Bollingstedt (Bollingsted) is a municipality in the district of Schleswig-Flensburg, in Schleswig-Holstein, Germany. Bollingstedt, situated approximately 30 kilometers south of Schleswig, is a community in the district of Schleswig-Flensburg in Schleswig-Holstein, Germany. The earliest records of Bollingstedt trace back to the Middle Ages. As of 2022, it has an estimated population of around 900. While it may not boast a history in the film industry like Bendestorf, Bollingstedt is known for its serene natural landscapes and a tranquil village atmosphere, providing a stark contrast to the bustling city life.

==Geography==
In the municipality there are several lakes such as Mølledammen (Mühlenteich), Gammellund Lake (Gammellunder See) south of Gammellund and Engbro Lake (Engbrücksee) northeast of Engbro. Gammelund Sø borders the neighboring municipality of Jydbæk in the south . East of Engbrosøen runs the A7 (E45) motorway, which connects Schleswig and Flensburg and continues north of the Danish-German border as the Sønderjyske Motorvej . North of Bollingsted lies Bollingsted Mose, in the northeast Hjalm Mose, in the east Bøgmose, in the south Stenholt Skov and in the west Byskov . The border to Sølvested - Esperstoft is marked through the small Skelbæk (Ty. Schelbek), a tributary of Bollingsted Å.

==History==
The town of Bollingsted is first mentioned in 1196 (Dipl. dan. 1, 3, 216). In Jutland, the village is pronounced Bollengstej (Angelmål) or Bollengste (Fjoldemål). The place name is attributed to the male name Boling (col. Bolungarvik in Iceland), which seems to come from Old Norse bolungr (≈tree stack) or the name is attributed to the male name Balding, which seems to come from Old Saxon bald (≈handsome, brave). Gammelund is first mentioned in 1305, combined with gammel and lund. Engbro (≈bro ved en eng) was first mentioned in 1648 and was named after a bridge at Bollingsted Å.

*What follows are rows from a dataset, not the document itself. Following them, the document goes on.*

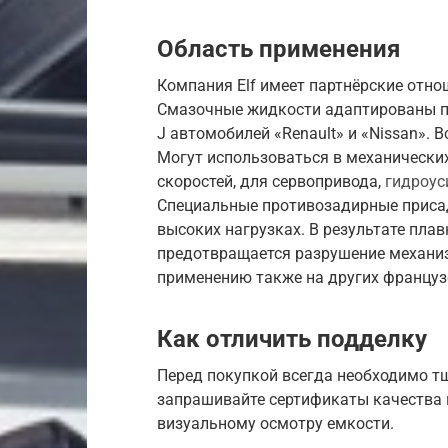
Область применения
Компания Elf имеет партнёрские отноше
Смазочные жидкости адаптированы п
J автомобилей «Renault» и «Nissan». 
Могут использоваться в механически
скоростей, для сервопривода,
гидроус
Специальные противозадирные приса
высоких нагрузках. В результате пла
предотвращается разрушение механиз
применению также на других французск
Как отличить подделку
Перед покупкой всегда необходимо т
запрашивайте сертификаты качества и
визуальному осмотру емкости.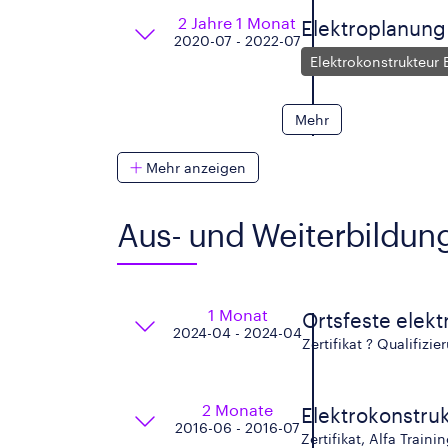
2 Jahre 1 Monat
Elektroplanung
2020-07 - 2022-07
Elektrokonstrukteur 
Mehr
Mehr anzeigen
Aus- und Weiterbildun
1 Monat
Ortsfeste elek
2024-04 - 2024-04
Zertifikat ? Qualifi
2 Monate
Elektrokonstru
2016-06 - 2016-07
Zertifikat, Alfa Traini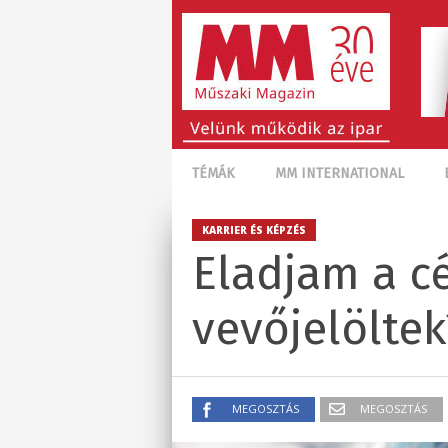
TÉMÁK
MM INTERNATIONAL
KARRIER ÉS KÉPZÉS
Eladjam a cé
vevőjelöltek
MEGOSZTÁS
MEGOSZTÁS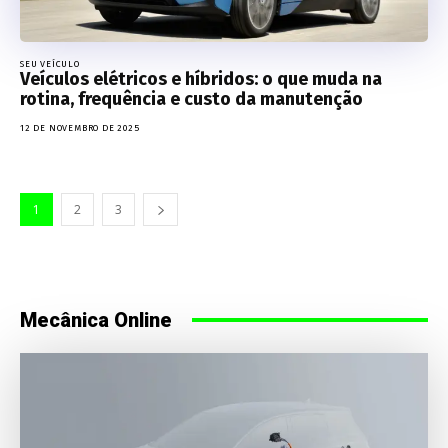
SEU VEÍCULO
Veículos elétricos e híbridos: o que muda na
rotina, frequência e custo da manutenção
12 DE NOVEMBRO DE 2025
1
2
3
Mecânica Online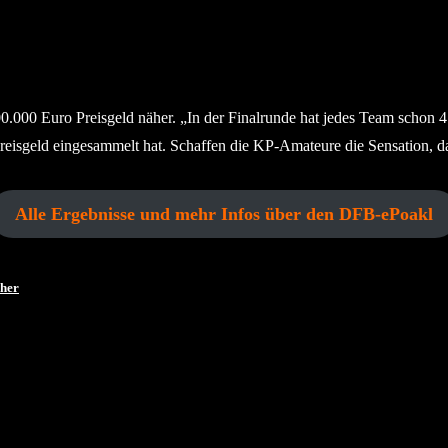
0 Euro Preisgeld näher. „In der Finalrunde hat jedes Team schon 4.00
Preisgeld eingesammelt hat. Schaffen die KP-Amateure die Sensation, d
Alle Ergebnisse und mehr Infos über den DFB-ePoakl
cher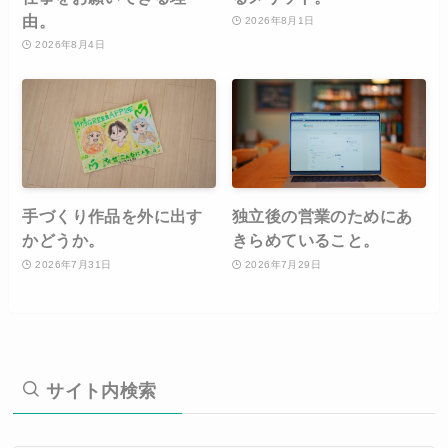
由。
2026年8月1日
2026年8月4日
手づくり作品を外に出す
独立後の営業のためにあ
かどうか。
きらめていること。
2026年7月31日
2026年7月29日
サイト内検索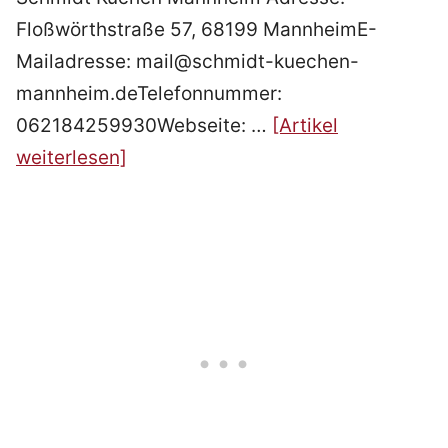
Floßwörthstraße 57, 68199 MannheimE-
Mailadresse: mail@schmidt-kuechen-
mannheim.deTelefonnummer:
062184259930Webseite: …
[Artikel
weiterlesen]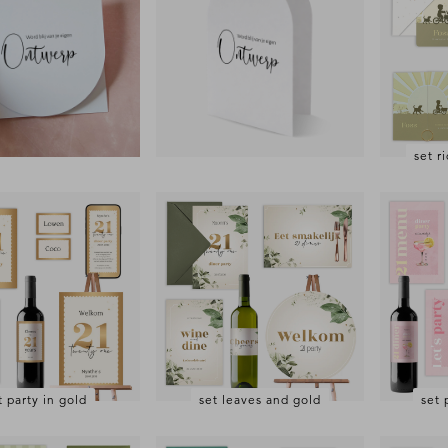
set r
t party in gold
set leaves and gold
set 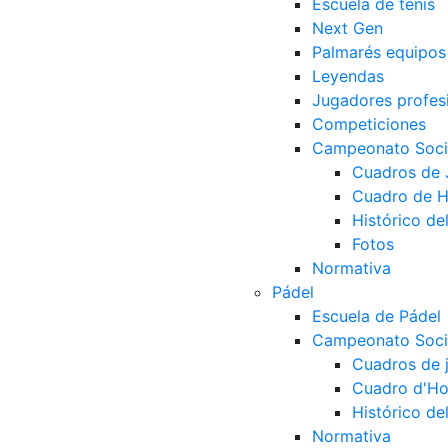
Escuela de tenis
Next Gen
Palmarés equipos
Leyendas
Jugadores profes
Competiciones
Campeonato Socia
Cuadros de
Cuadro de 
Histórico d
Fotos
Normativa
Pádel
Escuela de Pádel
Campeonato Socia
Cuadros de 
Cuadro d'Ho
Histórico d
Normativa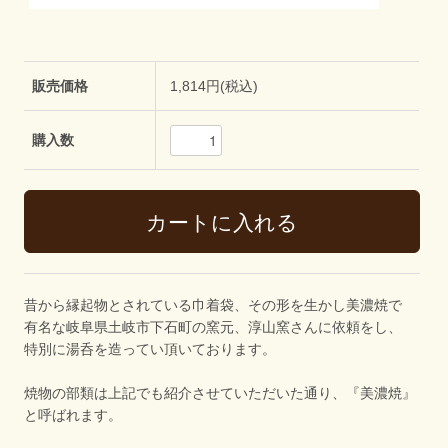
販売価格
1,814円(税込)
購入数
昔から縁起物とされている巾着袋、その形を生かし美濃焼で
有名な岐阜県土岐市下石町の窯元、淳山窯さんに依頼をし、
特別に湯呑を造ってい頂いております。
焼物の部類は上記でも紹介させていただいた通り、『美濃焼』
と呼ばれます。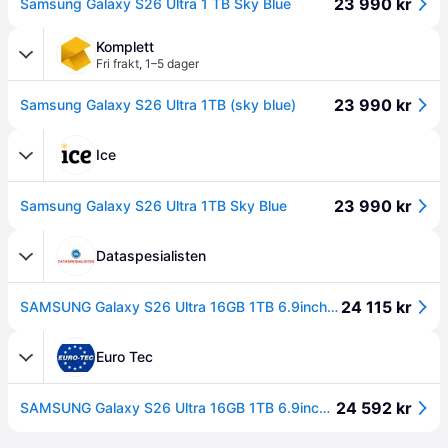
23 990 kr
Samsung Galaxy S26 Ultra 1 TB Sky Blue
Komplett
Fri frakt
,
1–5 dager
23 990 kr
Samsung Galaxy S26 Ultra 1TB (sky blue)
Ice
23 990 kr
Samsung Galaxy S26 Ultra 1TB Sky Blue
Dataspesialisten
24 115 kr
SAMSUNG Galaxy S26 Ultra 16GB 1TB 6.9inch 3120x1440 2600nits Wifi7 BT6 USB3.2 UWB IP68 DS+eSim 5000mAh 60W incl black cable Blue (SM-S948BLBHEUB)
Euro Tec
24 592 kr
SAMSUNG Galaxy S26 Ultra 16GB 1TB 6.9inch 3120x1440 2600nits Wifi7 BT6 USB3.2 UWB IP68 DS+eSim 5000mAh 60W incl black cable Blue (SM-S948BLBHEUB)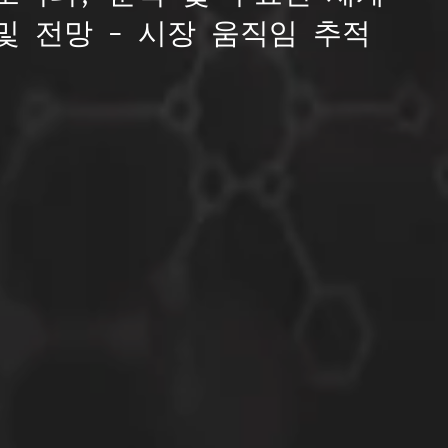
및 전망 – 시장 움직임 추적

The current municipality was formed in 1976 by merging the municipalities of Bollingsted and Gammelund. In addition to the towns of Bollingsted and Gammelund, the municipality includes the settlements Bollingstedlund (German Bollingstedtlund), Bøgholt (Beekholt), Engbro (Engbrück), part of Gøreså/Køså (Görrisau, the western part under Sølvested), Søndermark (Süderfeld) and Vesterskov (Westerschau).